# Records from a data source:
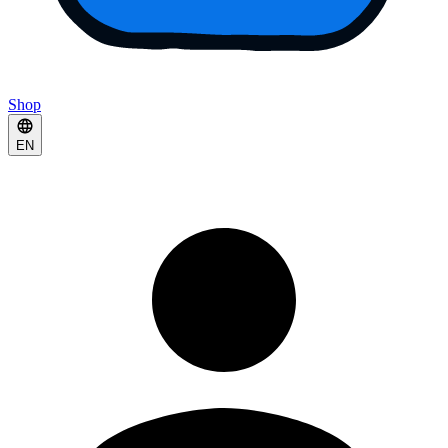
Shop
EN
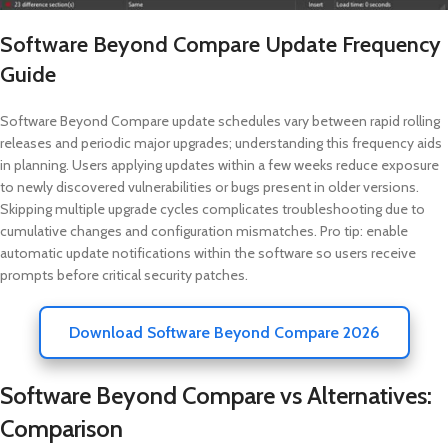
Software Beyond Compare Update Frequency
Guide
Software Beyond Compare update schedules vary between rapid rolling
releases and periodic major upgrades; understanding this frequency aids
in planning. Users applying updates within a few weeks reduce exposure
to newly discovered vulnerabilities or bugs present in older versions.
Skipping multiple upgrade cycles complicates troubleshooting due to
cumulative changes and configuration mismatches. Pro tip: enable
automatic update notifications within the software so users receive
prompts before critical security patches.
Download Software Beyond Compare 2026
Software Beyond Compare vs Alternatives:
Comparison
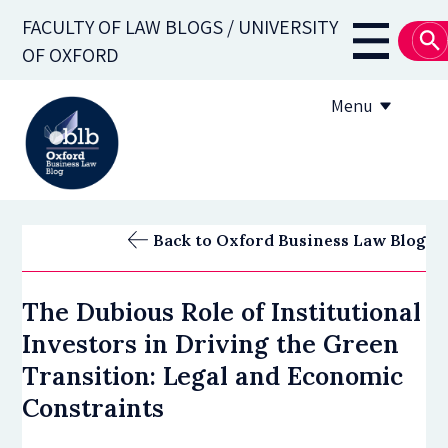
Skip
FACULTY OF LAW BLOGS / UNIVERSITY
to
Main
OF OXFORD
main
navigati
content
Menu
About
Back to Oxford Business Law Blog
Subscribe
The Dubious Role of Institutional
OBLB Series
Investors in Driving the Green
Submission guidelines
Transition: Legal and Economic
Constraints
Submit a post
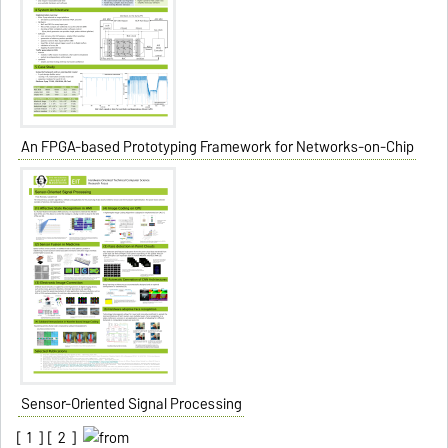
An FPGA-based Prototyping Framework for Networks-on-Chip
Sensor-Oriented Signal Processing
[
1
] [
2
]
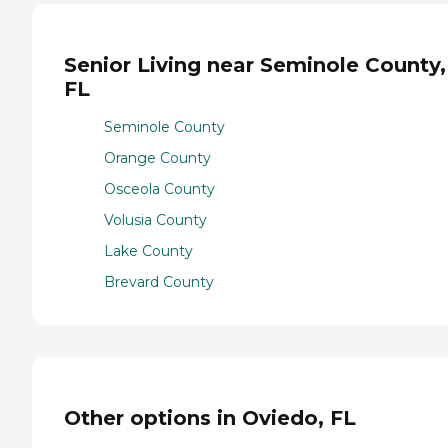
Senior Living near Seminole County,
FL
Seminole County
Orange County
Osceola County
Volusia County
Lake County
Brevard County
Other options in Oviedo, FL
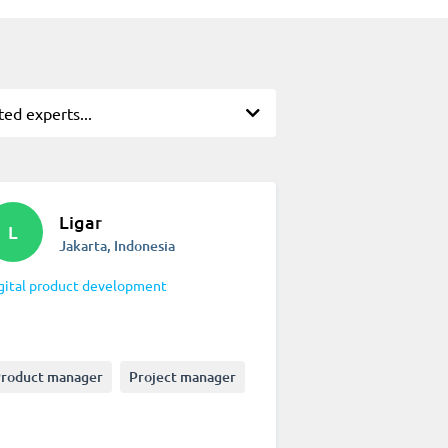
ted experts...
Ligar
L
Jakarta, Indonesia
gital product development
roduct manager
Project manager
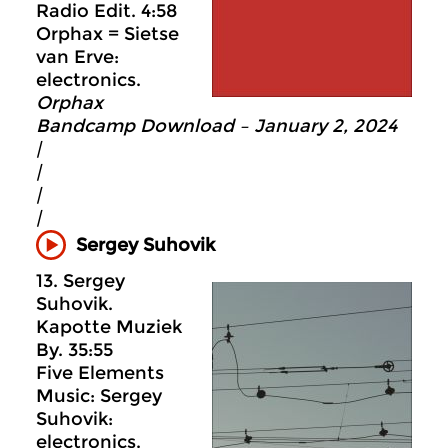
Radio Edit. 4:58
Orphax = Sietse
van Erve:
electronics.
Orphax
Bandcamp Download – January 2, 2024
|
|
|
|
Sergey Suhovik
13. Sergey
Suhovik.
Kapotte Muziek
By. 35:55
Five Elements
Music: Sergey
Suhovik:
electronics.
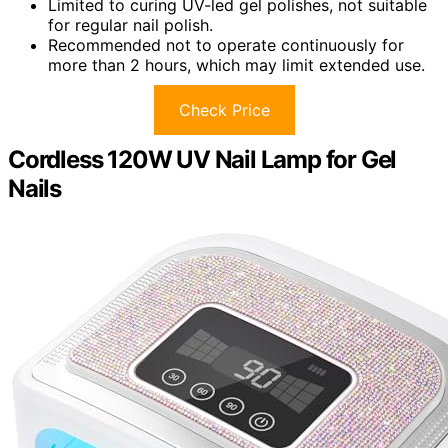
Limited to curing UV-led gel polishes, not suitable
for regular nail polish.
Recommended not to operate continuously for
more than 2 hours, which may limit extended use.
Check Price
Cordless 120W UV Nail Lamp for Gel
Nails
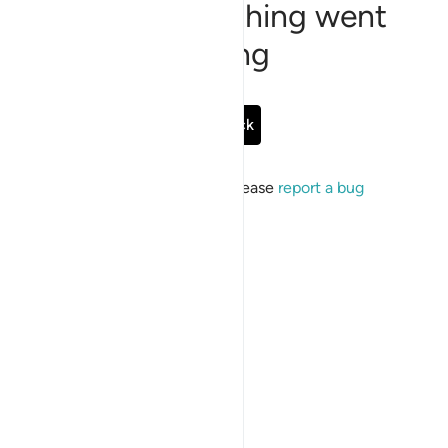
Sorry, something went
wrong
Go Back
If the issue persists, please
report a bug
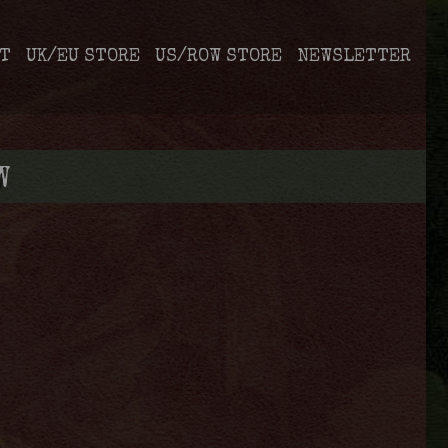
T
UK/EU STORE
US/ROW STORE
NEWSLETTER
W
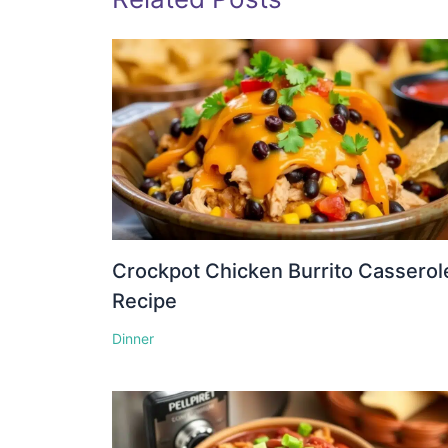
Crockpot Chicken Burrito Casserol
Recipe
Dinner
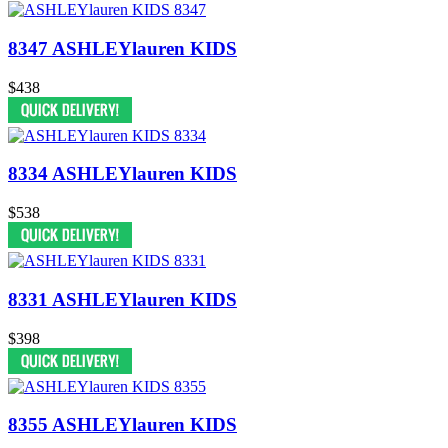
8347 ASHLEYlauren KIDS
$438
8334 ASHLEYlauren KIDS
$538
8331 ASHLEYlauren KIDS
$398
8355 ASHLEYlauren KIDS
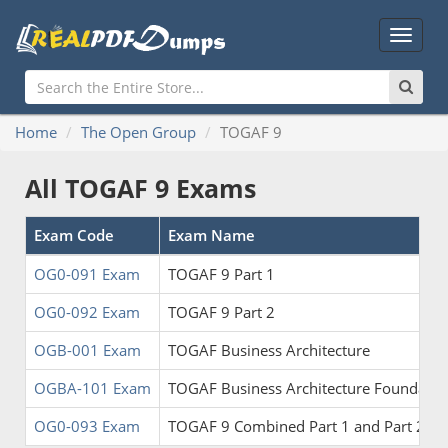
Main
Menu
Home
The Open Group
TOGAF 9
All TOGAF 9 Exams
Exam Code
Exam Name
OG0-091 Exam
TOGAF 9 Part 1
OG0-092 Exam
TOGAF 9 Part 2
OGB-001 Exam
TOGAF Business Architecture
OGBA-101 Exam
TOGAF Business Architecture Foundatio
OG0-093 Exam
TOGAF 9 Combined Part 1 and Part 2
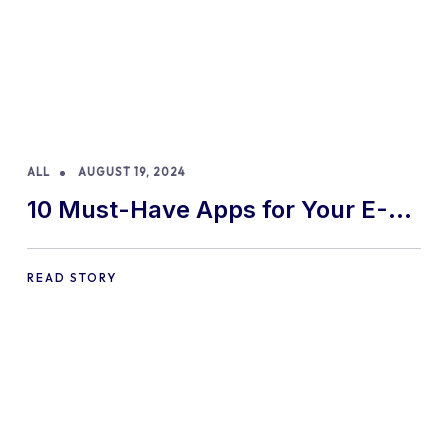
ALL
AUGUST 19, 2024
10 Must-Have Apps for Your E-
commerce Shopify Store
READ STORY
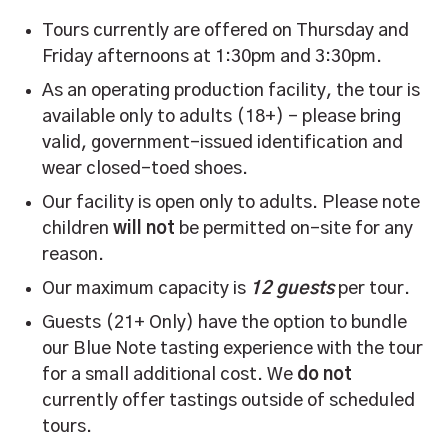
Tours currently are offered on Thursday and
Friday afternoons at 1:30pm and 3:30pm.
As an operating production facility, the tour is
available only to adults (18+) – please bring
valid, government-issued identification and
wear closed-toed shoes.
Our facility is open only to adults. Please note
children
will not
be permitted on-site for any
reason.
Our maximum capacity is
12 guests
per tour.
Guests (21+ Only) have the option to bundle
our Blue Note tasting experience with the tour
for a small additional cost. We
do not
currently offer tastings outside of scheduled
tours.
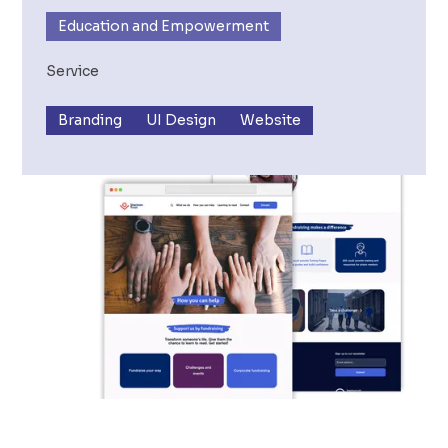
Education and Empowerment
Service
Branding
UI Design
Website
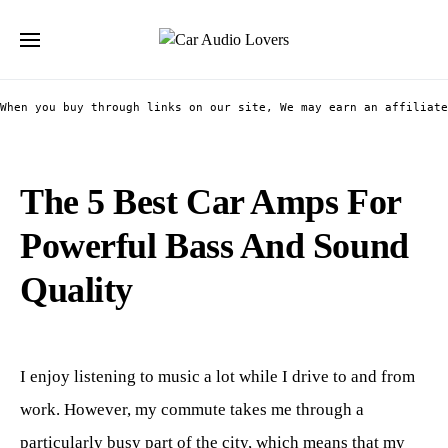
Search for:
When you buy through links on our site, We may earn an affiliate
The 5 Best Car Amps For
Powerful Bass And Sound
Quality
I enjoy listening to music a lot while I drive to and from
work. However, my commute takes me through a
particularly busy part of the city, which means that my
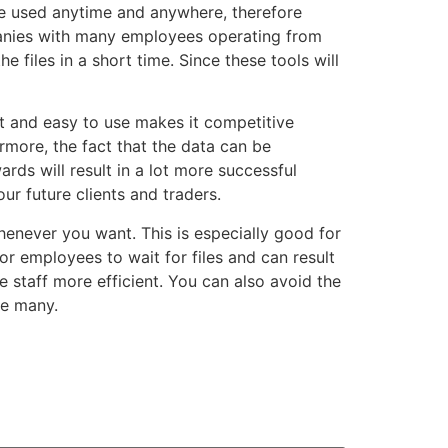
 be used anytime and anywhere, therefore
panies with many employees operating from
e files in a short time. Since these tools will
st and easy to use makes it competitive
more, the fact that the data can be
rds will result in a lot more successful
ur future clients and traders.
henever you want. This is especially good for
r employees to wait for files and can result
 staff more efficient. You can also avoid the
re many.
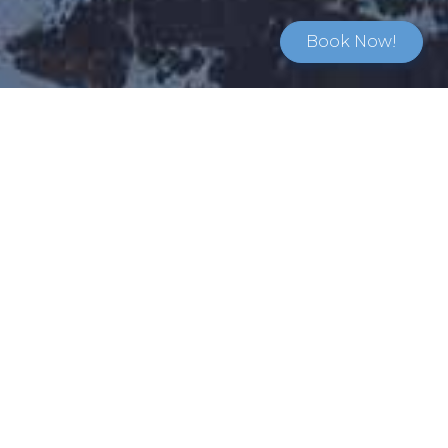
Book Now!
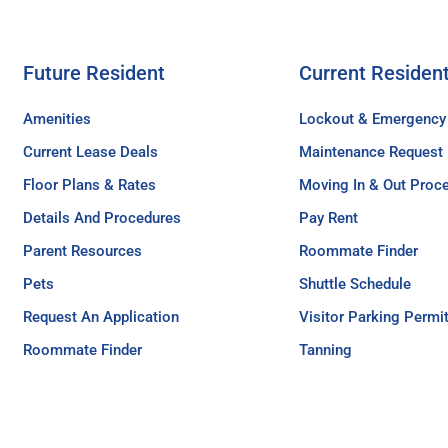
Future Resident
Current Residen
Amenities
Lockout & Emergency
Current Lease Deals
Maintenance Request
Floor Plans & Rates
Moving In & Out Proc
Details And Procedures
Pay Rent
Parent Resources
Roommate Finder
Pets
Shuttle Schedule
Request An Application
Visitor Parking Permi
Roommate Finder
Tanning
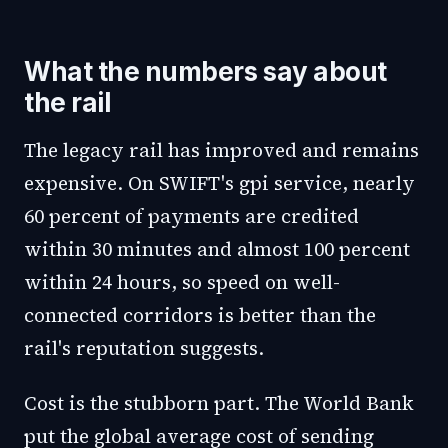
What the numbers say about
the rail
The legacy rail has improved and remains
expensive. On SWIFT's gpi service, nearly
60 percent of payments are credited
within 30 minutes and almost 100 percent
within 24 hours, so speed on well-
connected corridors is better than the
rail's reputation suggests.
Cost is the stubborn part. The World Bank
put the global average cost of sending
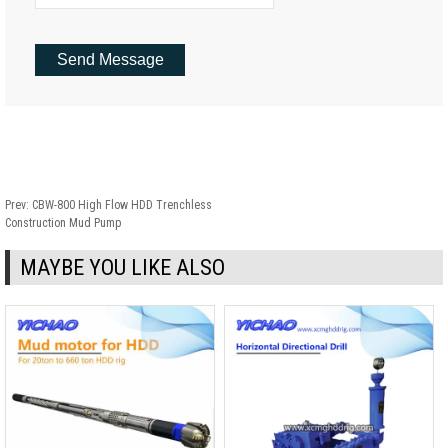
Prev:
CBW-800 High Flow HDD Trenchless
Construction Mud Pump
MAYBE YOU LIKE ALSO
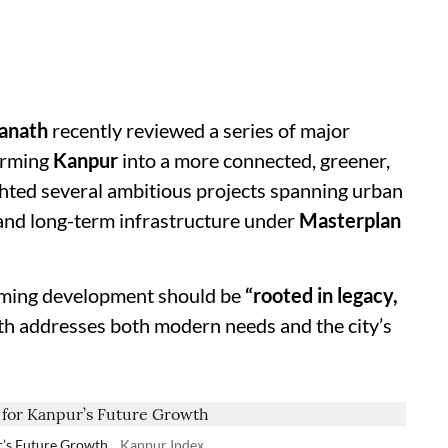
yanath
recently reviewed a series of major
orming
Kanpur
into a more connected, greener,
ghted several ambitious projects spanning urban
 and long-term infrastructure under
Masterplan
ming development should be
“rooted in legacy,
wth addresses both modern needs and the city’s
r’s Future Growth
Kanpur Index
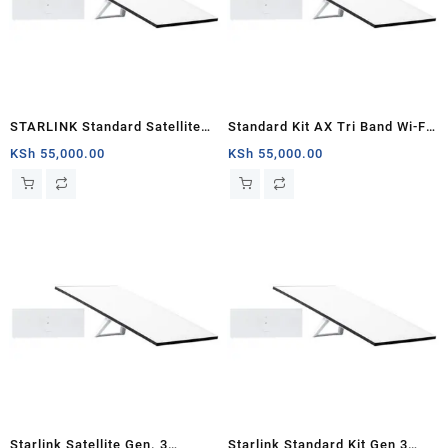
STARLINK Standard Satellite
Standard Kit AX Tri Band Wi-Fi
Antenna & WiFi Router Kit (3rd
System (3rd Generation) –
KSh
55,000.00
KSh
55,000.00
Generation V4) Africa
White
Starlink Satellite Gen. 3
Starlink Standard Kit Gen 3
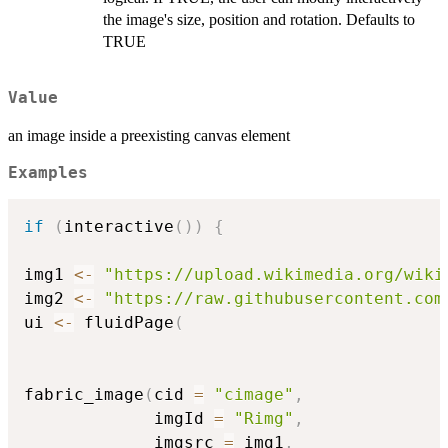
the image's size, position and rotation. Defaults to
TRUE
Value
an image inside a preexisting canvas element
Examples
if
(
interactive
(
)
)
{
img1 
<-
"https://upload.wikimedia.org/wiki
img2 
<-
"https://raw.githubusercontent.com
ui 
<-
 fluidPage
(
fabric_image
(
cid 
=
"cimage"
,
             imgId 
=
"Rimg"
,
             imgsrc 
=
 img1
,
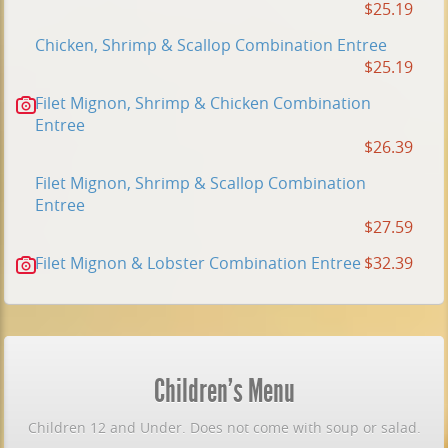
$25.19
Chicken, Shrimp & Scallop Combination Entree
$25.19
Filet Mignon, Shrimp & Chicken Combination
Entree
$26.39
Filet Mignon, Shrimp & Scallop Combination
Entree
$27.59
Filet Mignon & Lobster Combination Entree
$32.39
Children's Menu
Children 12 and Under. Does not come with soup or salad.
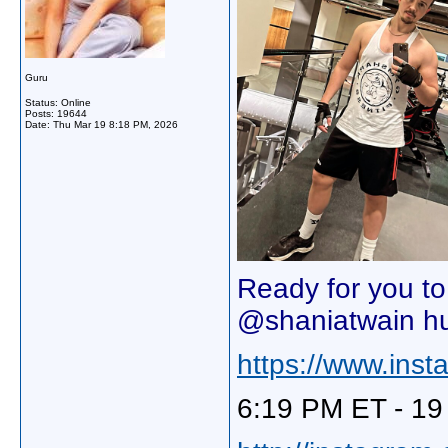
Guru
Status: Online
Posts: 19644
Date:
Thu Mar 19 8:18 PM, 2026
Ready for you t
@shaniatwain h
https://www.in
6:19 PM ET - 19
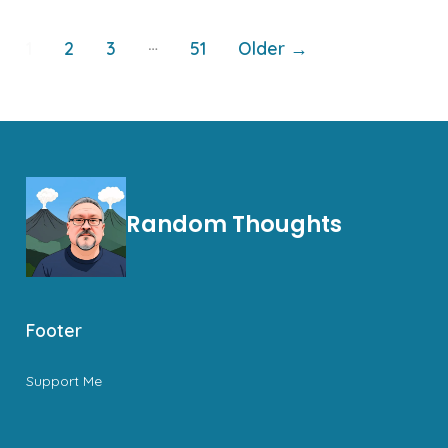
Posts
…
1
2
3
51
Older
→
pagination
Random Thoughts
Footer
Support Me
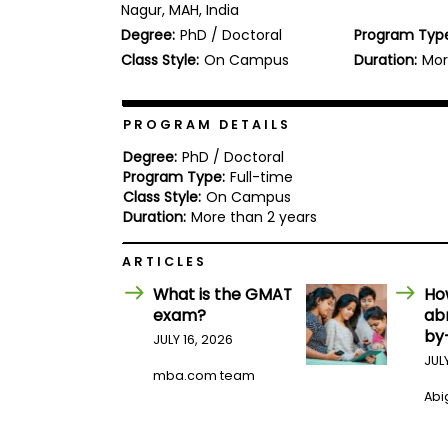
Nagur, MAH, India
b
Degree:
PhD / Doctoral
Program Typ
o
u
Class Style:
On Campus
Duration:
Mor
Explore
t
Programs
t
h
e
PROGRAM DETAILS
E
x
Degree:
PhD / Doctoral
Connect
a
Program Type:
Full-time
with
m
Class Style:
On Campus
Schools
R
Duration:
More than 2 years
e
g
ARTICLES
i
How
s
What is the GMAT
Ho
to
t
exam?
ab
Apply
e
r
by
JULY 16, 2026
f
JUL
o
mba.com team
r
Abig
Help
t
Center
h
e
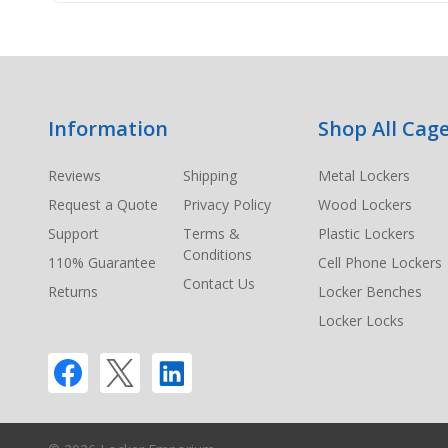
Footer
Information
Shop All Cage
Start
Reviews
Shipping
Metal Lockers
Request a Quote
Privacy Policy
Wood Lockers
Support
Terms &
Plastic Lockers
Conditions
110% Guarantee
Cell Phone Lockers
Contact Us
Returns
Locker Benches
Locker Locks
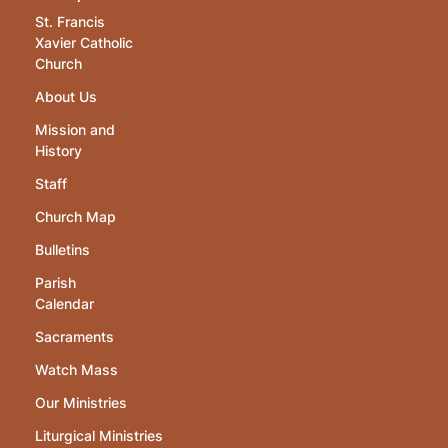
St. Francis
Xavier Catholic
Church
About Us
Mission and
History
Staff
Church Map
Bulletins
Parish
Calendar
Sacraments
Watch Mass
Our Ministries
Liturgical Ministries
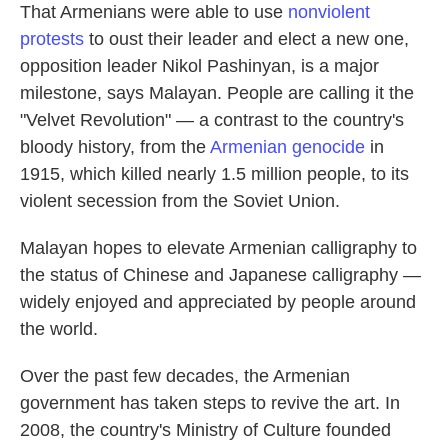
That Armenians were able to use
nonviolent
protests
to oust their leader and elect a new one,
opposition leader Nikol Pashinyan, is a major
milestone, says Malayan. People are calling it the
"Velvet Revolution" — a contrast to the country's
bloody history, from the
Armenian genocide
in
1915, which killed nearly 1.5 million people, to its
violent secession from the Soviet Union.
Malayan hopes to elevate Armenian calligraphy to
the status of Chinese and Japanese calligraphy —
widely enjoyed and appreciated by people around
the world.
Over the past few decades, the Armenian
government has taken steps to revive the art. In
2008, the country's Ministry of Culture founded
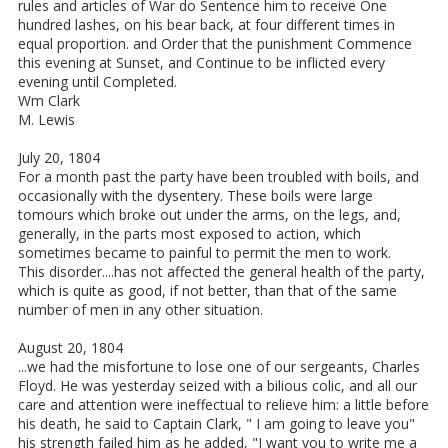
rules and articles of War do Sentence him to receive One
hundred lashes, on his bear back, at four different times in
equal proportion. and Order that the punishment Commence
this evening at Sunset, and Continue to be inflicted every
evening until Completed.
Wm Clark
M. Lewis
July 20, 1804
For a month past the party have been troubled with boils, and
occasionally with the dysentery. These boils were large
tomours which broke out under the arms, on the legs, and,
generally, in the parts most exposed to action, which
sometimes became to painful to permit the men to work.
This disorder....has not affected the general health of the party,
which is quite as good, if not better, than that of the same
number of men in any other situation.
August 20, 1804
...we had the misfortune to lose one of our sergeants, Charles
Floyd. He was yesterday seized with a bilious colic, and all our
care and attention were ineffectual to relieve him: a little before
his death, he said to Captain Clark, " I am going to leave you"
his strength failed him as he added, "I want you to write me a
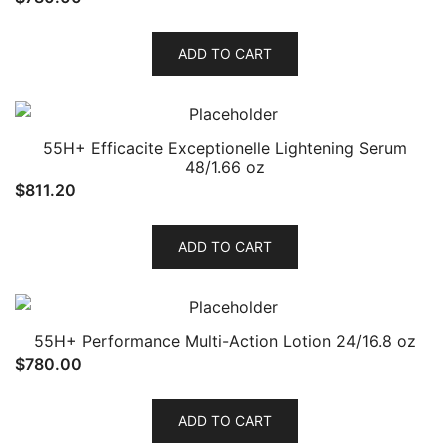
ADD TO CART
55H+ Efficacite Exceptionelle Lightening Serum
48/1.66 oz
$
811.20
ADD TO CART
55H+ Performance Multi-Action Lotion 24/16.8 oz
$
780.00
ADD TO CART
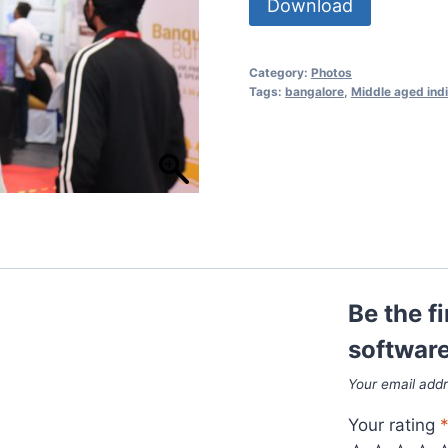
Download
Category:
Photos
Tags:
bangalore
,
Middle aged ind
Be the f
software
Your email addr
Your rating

# Assigned task:
Whenever a line above has the word "which" in it, copy that line.

# Solution to this task:
more than 2 hours, which may limit extended use.
particularly busy part of the city, which means that my
1915, which killed nearly 1.5 million people, to its
tomours which broke out under the arms, on the legs, and,
generally, in the parts most exposed to action, which
which is quite as good, if not better, than that of the same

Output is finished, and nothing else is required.